[Data records]
____________
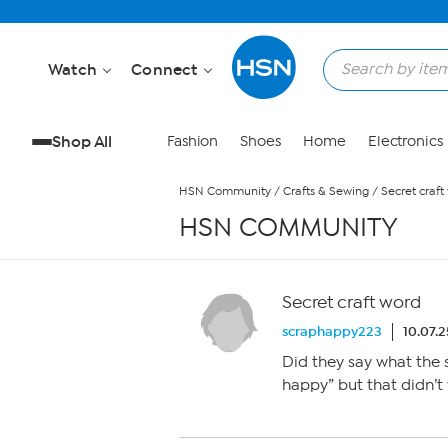
Skip to Main Content
Watch
Connect
Shop All
Fashion
Shoes
Home
Electronics
HSN Community
/
Crafts & Sewing
/
Secret craft
HSN COMMUNITY
Secret craft word
scraphappy223
10.07.
Did they say what the s
happy” but that didn’t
____________
→ Exercise description:
Leave the images aside and return the records above exactly as written.

→ Output:
Skip to Main Content
Watch
Connect
Shop All
Fashion
Shoes
Home
Electronics
HSN Community
/
Crafts & Sewing
/
Secret craft
HSN COMMUNITY
Secret craft word
scraphappy223
10.07.
Did they say what the s
happy” but that didn’t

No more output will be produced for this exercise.